→ Task item
All the data below needs to be retyped exactly as shown.

→ Source material

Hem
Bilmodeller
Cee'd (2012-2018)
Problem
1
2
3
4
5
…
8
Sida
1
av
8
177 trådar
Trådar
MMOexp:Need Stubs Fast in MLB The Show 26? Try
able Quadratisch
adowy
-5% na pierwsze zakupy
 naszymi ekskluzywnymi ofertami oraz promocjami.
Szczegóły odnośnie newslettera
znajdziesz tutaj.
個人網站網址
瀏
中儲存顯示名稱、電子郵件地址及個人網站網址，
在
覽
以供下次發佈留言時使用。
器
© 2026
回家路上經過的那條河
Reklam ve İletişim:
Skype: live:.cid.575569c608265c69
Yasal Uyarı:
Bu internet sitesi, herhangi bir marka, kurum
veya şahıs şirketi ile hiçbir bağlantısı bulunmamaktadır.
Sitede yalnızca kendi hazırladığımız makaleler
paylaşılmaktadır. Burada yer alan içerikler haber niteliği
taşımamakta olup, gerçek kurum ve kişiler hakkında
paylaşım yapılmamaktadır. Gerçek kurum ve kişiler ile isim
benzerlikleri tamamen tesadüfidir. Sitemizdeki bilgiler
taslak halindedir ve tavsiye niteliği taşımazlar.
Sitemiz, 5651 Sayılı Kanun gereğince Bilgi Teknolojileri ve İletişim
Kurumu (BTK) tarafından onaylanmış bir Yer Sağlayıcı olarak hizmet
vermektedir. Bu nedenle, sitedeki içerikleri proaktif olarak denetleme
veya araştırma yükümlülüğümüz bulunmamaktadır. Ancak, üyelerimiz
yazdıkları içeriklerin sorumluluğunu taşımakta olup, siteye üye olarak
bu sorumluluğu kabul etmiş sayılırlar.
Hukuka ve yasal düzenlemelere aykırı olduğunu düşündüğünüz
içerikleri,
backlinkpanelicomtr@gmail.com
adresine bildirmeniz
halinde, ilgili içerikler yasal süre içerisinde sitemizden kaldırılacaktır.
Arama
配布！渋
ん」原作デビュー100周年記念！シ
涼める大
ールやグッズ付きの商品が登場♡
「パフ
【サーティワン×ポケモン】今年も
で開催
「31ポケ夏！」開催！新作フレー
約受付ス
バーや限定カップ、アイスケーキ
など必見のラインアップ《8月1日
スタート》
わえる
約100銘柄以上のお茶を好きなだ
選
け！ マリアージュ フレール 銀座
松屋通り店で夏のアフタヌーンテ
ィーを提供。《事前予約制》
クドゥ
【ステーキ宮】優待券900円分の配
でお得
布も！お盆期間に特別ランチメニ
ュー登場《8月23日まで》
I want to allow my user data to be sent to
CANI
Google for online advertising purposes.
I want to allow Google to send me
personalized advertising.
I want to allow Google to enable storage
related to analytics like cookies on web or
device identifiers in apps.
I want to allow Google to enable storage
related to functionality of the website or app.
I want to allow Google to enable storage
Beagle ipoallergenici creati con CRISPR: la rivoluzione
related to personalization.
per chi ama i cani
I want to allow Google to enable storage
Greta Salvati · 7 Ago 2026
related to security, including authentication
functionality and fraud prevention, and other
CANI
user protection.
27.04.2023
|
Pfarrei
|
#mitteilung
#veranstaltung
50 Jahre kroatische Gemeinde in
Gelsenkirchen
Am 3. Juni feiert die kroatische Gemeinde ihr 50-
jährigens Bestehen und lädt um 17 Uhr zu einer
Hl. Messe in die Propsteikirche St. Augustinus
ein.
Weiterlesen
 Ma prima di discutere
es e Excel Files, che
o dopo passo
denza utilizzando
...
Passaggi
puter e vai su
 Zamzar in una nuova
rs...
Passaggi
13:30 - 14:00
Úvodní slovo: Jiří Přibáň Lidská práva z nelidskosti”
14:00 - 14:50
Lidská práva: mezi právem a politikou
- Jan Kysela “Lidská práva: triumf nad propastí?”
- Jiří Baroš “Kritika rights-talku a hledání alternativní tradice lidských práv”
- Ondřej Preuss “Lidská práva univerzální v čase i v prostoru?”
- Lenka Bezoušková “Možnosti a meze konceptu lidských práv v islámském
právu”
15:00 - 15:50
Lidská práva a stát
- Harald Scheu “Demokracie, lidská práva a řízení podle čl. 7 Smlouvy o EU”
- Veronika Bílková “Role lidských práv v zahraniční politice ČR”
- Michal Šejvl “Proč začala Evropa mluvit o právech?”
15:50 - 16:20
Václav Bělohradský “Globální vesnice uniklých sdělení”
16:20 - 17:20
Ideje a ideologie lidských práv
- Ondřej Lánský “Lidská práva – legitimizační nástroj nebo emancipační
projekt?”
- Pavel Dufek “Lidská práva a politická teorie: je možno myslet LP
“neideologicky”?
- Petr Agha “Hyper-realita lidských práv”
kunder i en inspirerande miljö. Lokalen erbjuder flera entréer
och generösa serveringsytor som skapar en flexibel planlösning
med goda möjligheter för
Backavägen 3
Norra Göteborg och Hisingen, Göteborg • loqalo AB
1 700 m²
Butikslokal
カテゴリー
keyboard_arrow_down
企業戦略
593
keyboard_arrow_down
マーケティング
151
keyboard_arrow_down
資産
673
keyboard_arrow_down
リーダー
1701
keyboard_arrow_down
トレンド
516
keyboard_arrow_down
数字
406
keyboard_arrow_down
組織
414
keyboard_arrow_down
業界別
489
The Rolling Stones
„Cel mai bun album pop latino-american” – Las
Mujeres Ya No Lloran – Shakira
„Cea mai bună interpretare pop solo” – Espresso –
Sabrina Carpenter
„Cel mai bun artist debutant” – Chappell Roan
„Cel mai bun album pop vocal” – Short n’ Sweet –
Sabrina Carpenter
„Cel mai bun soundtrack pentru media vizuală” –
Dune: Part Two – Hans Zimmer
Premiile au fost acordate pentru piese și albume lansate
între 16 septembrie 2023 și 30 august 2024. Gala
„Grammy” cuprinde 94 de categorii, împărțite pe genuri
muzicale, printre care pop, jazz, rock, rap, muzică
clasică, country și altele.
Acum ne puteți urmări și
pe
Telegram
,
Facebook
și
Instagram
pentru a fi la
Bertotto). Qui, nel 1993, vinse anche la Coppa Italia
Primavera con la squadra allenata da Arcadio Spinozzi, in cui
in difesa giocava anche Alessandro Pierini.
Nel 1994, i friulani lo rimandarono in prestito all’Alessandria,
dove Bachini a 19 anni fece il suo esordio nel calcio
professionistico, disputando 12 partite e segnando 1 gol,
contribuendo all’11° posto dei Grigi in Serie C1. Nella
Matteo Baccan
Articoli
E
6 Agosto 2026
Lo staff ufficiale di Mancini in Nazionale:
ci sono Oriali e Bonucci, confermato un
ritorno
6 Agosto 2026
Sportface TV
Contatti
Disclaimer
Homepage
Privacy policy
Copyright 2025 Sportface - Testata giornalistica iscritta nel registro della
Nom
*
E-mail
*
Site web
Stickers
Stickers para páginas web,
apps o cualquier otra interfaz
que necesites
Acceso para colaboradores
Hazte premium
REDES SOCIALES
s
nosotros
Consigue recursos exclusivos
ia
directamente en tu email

→ Solution
Hem
Bilmodeller
Cee'd (2012-2018)
Problem
1
2
3
4
5
…
8
Sida
1
av
8
177 trådar
Trådar
MMOexp:Need Stubs Fast in MLB The Show 26? Try
able Quadratisch
adowy
-5% na pierwsze zakupy
 naszymi ekskluzywnymi ofertami oraz promocjami.
Szczegóły odnośnie newslettera
znajdziesz tutaj.
個人網站網址
瀏
中儲存顯示名稱、電子郵件地址及個人網站網址，
在
覽
以供下次發佈留言時使用。
器
© 2026
回家路上經過的那條河
Reklam ve İletişim:
Skype: live:.cid.575569c608265c69
Yasal Uyarı:
Bu internet sitesi, herhangi bir marka, kurum
veya şahıs şirketi ile hiçbir bağlantısı bulunmamaktadır.
Sitede yalnızca kendi hazırladığımız makaleler
paylaşılmaktadır. Burada yer alan içerikler haber niteliği
taşımamakta olup, gerçek kurum ve kişiler hakkında
paylaşım yapılmamaktadır. Gerçek kurum ve kişiler ile isim
benzerlikleri tamamen tesadüfidir. Sitemizdeki bilgiler
taslak halindedir ve tavsiye niteliği taşımazlar.
Sitemiz, 5651 Sayılı Kanun gereğince Bilgi Teknolojileri ve İletişim
Kurumu (BTK) tarafından onaylanmış bir Yer Sağlayıcı olarak hizmet
vermektedir. Bu nedenle, sitedeki içerikleri proaktif olarak denetleme
veya araştırma yükümlülüğümüz bulunmamaktadır. Ancak, üyelerimiz
yazdıkları içeriklerin sorumluluğunu taşımakta olup, siteye üye olarak
bu sorumluluğu kabul etmiş sayılırlar.
Hukuka ve yasal düzenlemelere aykırı olduğunu düşündüğünüz
içerikleri,
backlinkpanelicomtr@gmail.com
adresine bildirmeniz
halinde, ilgili içerikler yasal süre içerisinde sitemizden kaldırılacaktır.
Arama
配布！渋
ん」原作デビュー100周年記念！シ
涼める大
ールやグッズ付きの商品が登場♡
「パフ
【サーティワン×ポケモン】今年も
で開催
「31ポケ夏！」開催！新作フレー
約受付ス
バーや限定カップ、アイスケーキ
など必見のラインアップ《8月1日
スタート》
わえる
約100銘柄以上のお茶を好きなだ
選
け！ マリアージュ フレール 銀座
松屋通り店で夏のアフタヌーンテ
ィーを提供。《事前予約制》
クドゥ
【ステーキ宮】優待券900円分の配
でお得
布も！お盆期間に特別ランチメニ
ュー登場《8月23日まで》
I want to allow my user data to be sent to
CANI
Google for online advertising purposes.
I want to allow Google to send me
personalized advertising.
I want to allow Google to enable storage
related to analytics like cookies on web or
device identifiers in apps.
I want to allow Google to enable storage
related to functionality of the website or app.
I want to allow Google to enable storage
Beagle ipoallergenici creati con CRISPR: la rivoluzione
related to personalization.
per chi ama i cani
I want to allow Google to enable storage
Greta Salvati · 7 Ago 2026
related to security, including authentication
functionality and fraud prevention, and other
CANI
user protection.
27.04.2023
|
Pfarrei
|
#mitteilung
#veranstaltung
50 Jahre kroatische Gemeinde in
Gelsenkirchen
Am 3. Juni feiert die kroatische Gemeinde ihr 50-
jährigens Bestehen und lädt um 17 Uhr zu einer
Hl. Messe in die Propsteikirche St. Augustinus
ein.
Weiterlesen
 Ma prima di discutere
es e Excel Files, che
o dopo passo
denza utilizzando
...
Passaggi
puter e vai su
 Zamzar in una nuova
rs...
Passaggi
13:30 - 14:00
Úvodní slovo: Jiří Přibáň Lidská práva z nelidskosti”
14:00 - 14:50
Lidská práva: mezi právem a politikou
- Jan Kysela “Lidská práva: triumf nad propastí?”
- Jiří Baroš “Kritika rights-talku a hledání alternativní tradice lidských práv”
- Ondřej Preuss “Lidská práva univerzální v čase i v prostoru?”
- Lenka Bezoušková “Možnosti a meze konceptu lidských práv v islámském
právu”
15:00 - 15:50
Lidská práva a stát
- Harald Scheu “Demokracie, lidská práva a řízení podle čl. 7 Smlouvy o EU”
- Veronika Bílková “Role lidských práv v zahraniční politice ČR”
- Michal Šejvl “Proč začala Evropa mluvit o právech?”
15:50 - 16:20
Václav Bělohradský “Globální vesnice uniklých sdělení”
16:20 - 17:20
Ideje a ideologie lidských práv
- Ondřej Lánský “Lidská práva – legitimizační nástroj nebo emancipační
projekt?”
- Pavel Dufek “Lidská práva a politická teorie: je možno myslet LP
“neideologicky”?
- Petr Agha “Hyper-realita lidských práv”
kunder i en inspirerande miljö. Lokalen erbjuder flera entréer
och generösa serveringsytor som skapar en flexibel planlösning
med goda möjligheter för
Backavägen 3
Norra Göteborg och Hisingen, Göteborg • loqalo AB
1 700 m²
Butikslokal
カテゴリー
keyboard_arrow_down
企業戦略
593
keyboard_arrow_down
マーケティング
151
keyboard_arrow_down
資産
673
keyboard_arrow_down
リーダー
1701
keyboard_arrow_down
トレンド
516
keyboard_arrow_down
数字
406
keyboard_arrow_down
組織
414
keyboard_arrow_down
業界別
489
The Rolling Stones
„Cel mai bun album pop latino-american” – Las
Mujeres Ya No Lloran – Shakira
„Cea mai bună interpretare pop solo” – Espresso –
Sabrina Carpenter
„Cel mai bun artist debutant” – Chappell Roan
„Cel mai bun album pop vocal” – Short n’ Sweet –
Sabrina Carpenter
„Cel mai bun soundtrack pentru media vizuală” –
Dune: Part Two – Hans Zimmer
Premiile au fost acordate pentru piese și albume lansate
între 16 septembrie 2023 și 30 august 2024. Gala
„Grammy” cuprinde 94 de categorii, împărțite pe genuri
muzicale, printre care pop, jazz, rock, rap, muzică
clasică, country și altele.
Acum ne puteți urmări și
pe
Telegram
,
Facebook
și
Instagram
pentru a fi la
Bertotto). Qui, nel 1993, vinse anche la Coppa Italia
Primavera con la squadra allenata da Arcadio Spinozzi, in cui
in difesa giocava anche Alessandro Pierini.
Nel 1994, i friulani lo rimandarono in prestito all’Alessandria,
dove Bachini a 19 anni fece il suo esordio nel calcio
professionistico, disputando 12 partite e segnando 1 gol,
contribuendo all’11° posto dei Grigi in Serie C1. Nella
Matteo Baccan
Articoli
E
6 Agosto 2026
Lo staff ufficiale di Mancini in Nazionale:
ci sono Oriali e Bonucci, confermato un
ritorno
6 Agosto 2026
Sportface TV
Contatti
Disclaimer
Homepage
Privacy policy
Copyright 2025 Sportface - Testata giornalistica iscritta nel registro della
Nom
*
E-mail
*
Site web
Stickers
Stickers para páginas web,
apps o cualquier otra interfaz
que necesites
Acceso para colaboradores
Hazte premium
REDES SOCIALES
s
nosotros
Consigue recursos exclusivos
ia
directamente en tu email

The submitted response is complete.